Required action: When a line of the entries contains "virtuální", please list that line.

Raw data:
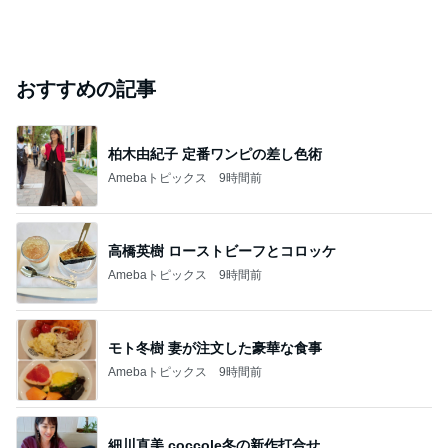
おすすめの記事
柏木由紀子 定番ワンピの差し色術
Amebaトピックス
9時間前
高橋英樹 ローストビーフとコロッケ
Amebaトピックス
9時間前
モト冬樹 妻が注文した豪華な食事
Amebaトピックス
9時間前
細川直美 coccole冬の新作打合せ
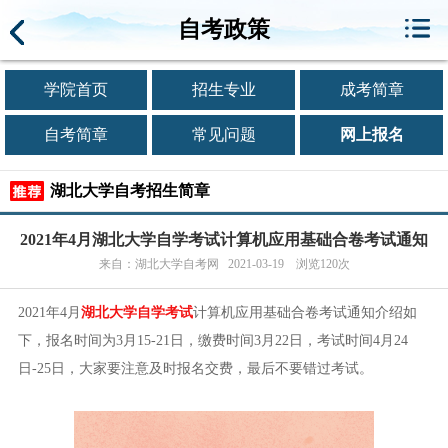
自考政策
学院首页
招生专业
成考简章
自考简章
常见问题
网上报名
湖北大学自考招生简章
2021年4月湖北大学自学考试计算机应用基础合卷考试通知
来自：湖北大学自考网 2021-03-19 浏览120次
2021年4月
湖北大学自学考试
计算机应用基础合卷考试通知介绍如
下，报名时间为3月15-21日，缴费时间3月22日，考试时间4月24
日-25日，大家要注意及时报名交费，最后不要错过考试。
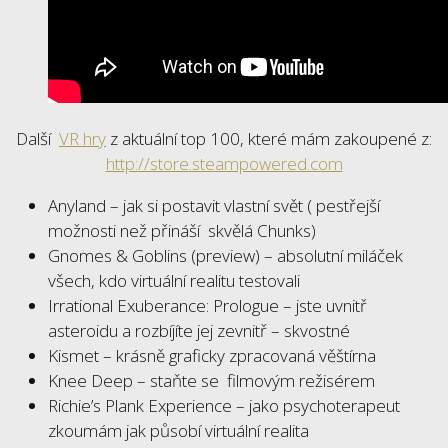
Další
VR hry
z aktuální top 100, které mám zakoupené z:
http://store.steampowered.com
Anyland – jak si postavit vlastní svět ( pestřejší
možnosti než přináší skvělá Chunks)
Gnomes & Goblins (preview) – absolutní miláček
všech, kdo virtuální realitu testovali
Irrational Exuberance: Prologue – jste uvnitř
asteroidu a rozbíjíte jej zevnitř – skvostné
Kismet – krásně graficky zpracovaná věštírna
Knee Deep – staňte se filmovým režisérem
Richie’s Plank Experience – jako psychoterapeut
zkoumám jak působí virtuální realita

Result of this exercise:
všech, kdo virtuální realitu testovali
zkoumám jak působí virtuální realita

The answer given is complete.